Collected data:
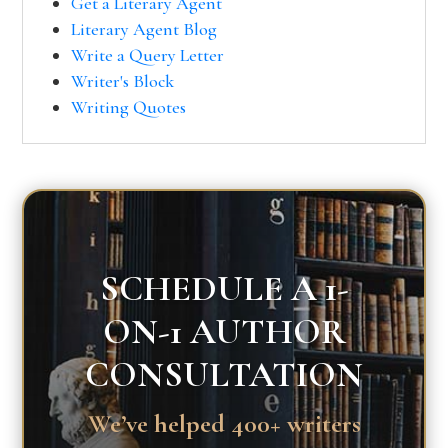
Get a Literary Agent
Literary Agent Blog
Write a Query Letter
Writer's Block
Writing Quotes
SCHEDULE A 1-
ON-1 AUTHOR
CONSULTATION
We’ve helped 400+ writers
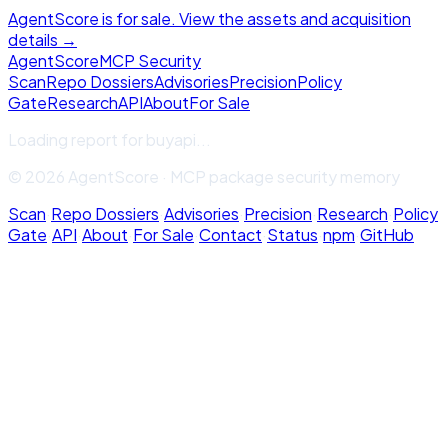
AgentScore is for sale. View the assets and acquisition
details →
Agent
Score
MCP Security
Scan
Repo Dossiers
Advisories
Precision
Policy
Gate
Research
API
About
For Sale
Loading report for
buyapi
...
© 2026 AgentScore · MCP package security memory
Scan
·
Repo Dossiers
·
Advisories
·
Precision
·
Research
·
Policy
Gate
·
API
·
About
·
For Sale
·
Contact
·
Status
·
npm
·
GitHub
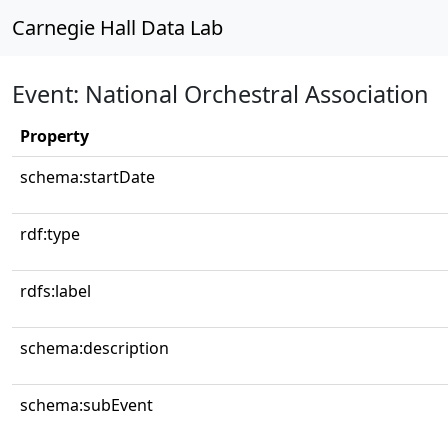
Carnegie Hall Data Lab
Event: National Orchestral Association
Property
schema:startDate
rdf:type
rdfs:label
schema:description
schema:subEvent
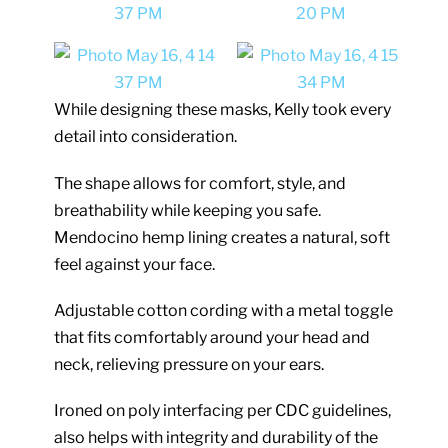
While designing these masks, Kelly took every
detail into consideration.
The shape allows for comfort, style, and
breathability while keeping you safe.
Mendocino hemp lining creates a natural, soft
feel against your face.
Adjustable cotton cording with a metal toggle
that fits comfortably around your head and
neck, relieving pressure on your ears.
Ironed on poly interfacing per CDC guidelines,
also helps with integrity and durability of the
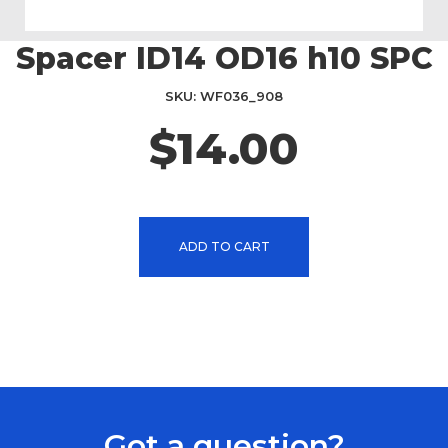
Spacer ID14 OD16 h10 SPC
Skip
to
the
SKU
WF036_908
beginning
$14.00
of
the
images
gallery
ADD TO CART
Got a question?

* **PROMPT**
Quote, exactly and only, the lines from the first line of the data above through the line containing "The shape allows for comfort, style, and". The pictures do not belong in it.

* **SOLUTION**
Get a Literary Agent
Literary Agent Blog
Write a Query Letter
Writer's Block
Writing Quotes
SCHEDULE A 1-
ON-1 AUTHOR
CONSULTATION
We’ve helped 400+ writers
AgentScore is for sale. View the assets and acquisition
details →
Agent
Score
MCP Security
Scan
Repo Dossiers
Advisories
Precision
Policy
Gate
Research
API
About
For Sale
Loading report for
buyapi
...
© 2026 AgentScore · MCP package security memory
Scan
·
Repo Dossiers
·
Advisories
·
Precision
·
Research
·
Policy
Gate
·
API
·
About
·
For Sale
·
Contact
·
Status
·
npm
·
GitHub
Carnegie Hall Data Lab
Event: National Orchestral Association
Property
schema:startDate
rdf:type
rdfs:label
schema:description
schema:subEvent
While designing these masks, Kelly took every
detail into consideration.
The shape allows for comfort, style, and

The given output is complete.